Uma barreira protege os drusos, mas também os separa de sua pátria. Foto: Pierre Klochendler

 

Majd e-Shams, Colinas de Golã, 12/12/2013 – As fracas explosões ouvidas ao longe servem como lembrança de que, embora uma nova barreira os proteja nesse povoado, a guerra civil que há dois anos e meio sangra sua pátria não está tão longe. Separada de terra árabe há quase cinco décadas, a comunidade drusa das Colinas de Golã, ocupadas por Israel, vive uma relativa segurança graças à sua precária neutralidade no conflito sírio. Os drusos, um milenar ramo do Islã, estão espalhados por toda Síria, Líbano e Israel.

Nessa localidade de 11 mil habitantes a maioria é laica, e teme a crescente influência dos grupos radicais islâmicos na guerra civil síria. “Apoio o presidente Bashar al Assad de todo coração porque sou sírio”, disse Hassan Fakhr-Eddin, membro dessa comunidade. “Esses infiéis estrangeiros querem converter a Síria laica em um Estado islâmico”, acrescentou, se referindo aos combatentes islâmicos que não são sírios. Embora se declarem leais à Síria, tentam manter em segredo suas opiniões sobre a política interna desse país.

Em geral, os drusos são fiéis ao país onde vivem. Mas aqui a lealdade à Síria é testada pela guerra civil. No começo do conflito, a comunidade outrora unida e fervorosamente patriótica começou a se dividir entre partidários e opositores de Assad. “Há tensões entre famílias e amigos. Não converso com os que são contra Assad. Estão fora da minha vida”, afirmou à IPS Ghandi Kahlouni, farmacêutico local. “Sou contra a ditadura, mas também contra qualquer tentativa de destruir a Síria. Agora fica claro: ou se está com Assad ou se apoia os rebeldes e se é um traidor”, acrescentou.

E, conforme a guerra civil foi avançando, os drusos começaram a cerrar fileiras. Os que simpatizavam com os rebeldes agora pensam que nenhuma revolução é digna de tal derramamento de sangue. “Naturalmente, estou desiludido. Isso não era o que esperava”, reconheceu Salim Safadi, da vizinha localidade drusa de Mas’ade. “No começo da chamada revolução fizemos uma manifestação, e isso é legítimo. Mas depois os terroristas da jihad começaram a passar por cima das esperanças democráticas do povo sírio. Assim, é hora de refletir. Atualmente, a alternativa a Assad não oferece muita esperança”, opinou.

A guerra civil aqui é uma recordação distante. Israel tomou as Colinas de Golã da Síria durante a Guerra dos Seis Dias, de 1967. Seis anos depois, a Síria travou outro conflito com Israel para recuperar esse território, mas não teve sucesso Porém, as ruínas testemunham a gravidade da batalha. Cerca de cem mil drusos que moram nas Colinas de Golã fugiram da guerra ou foram deslocados, e nunca puderam voltar. Muitas famílias foram desmembradas. Apenas 22 mil drusos permanecem hoje espalhados em quatro povoados, rodeados por 22 mil assentamentos judeus.
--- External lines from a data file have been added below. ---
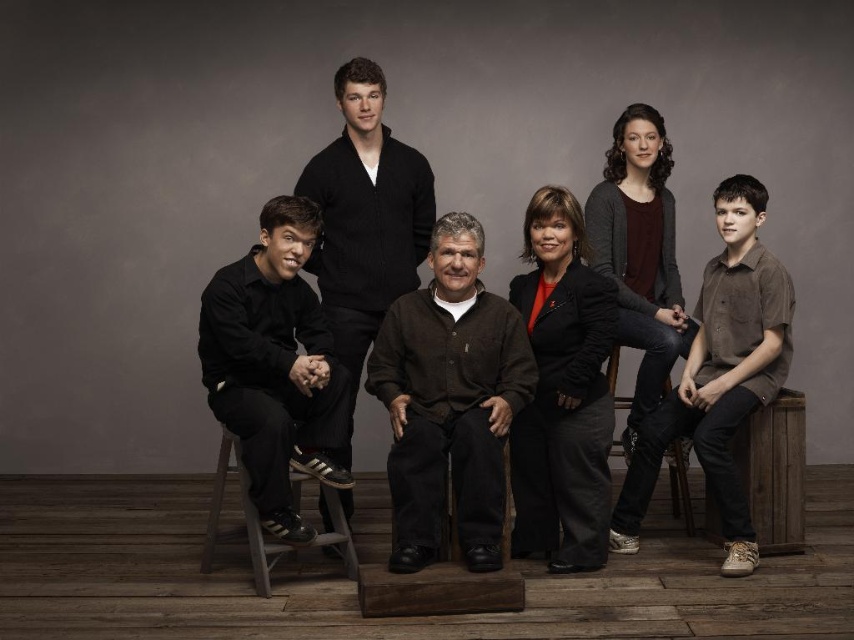 Question: Considering the relative positions of black matte shirt at left and wooden chair at lower right in the image provided, where is black matte shirt at left located with respect to wooden chair at lower right?

Choices:
 (A) left
 (B) right

Answer: (A)

Question: Among these objects, which one is nearest to the camera?

Choices:
 (A) wooden stool at lower left
 (B) matte black jacket at center
 (C) black matte shirt at left

Answer: (C)

Question: Is black matte shirt at left closer to camera compared to wooden stool at lower left?

Choices:
 (A) no
 (B) yes

Answer: (B)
Há postos de vigilância israelenses nas montanhas em torno desse povoado, bem como em seu centro. Uma bandeira de Israel ondula no prédio municipal. É, na verdade, a única edificação adornada com a estrela de Davi. As demais construções têm cores drusas. A bandeira síria está ausente para não assustar turistas israelenses, explicam os residentes. Dolan Abu-Saleh preside o conselho local de Majd e-Shams, designado pelo Ministério do Interior de Israel. Com prudência, aconselha os moradores do povoado a não tomarem parte no conflito sírio. “Meu coração está com o povo sírio. Estamos presos à terra e às nossas famílias ali, mas não necessariamente ao regime”, disse à IPS.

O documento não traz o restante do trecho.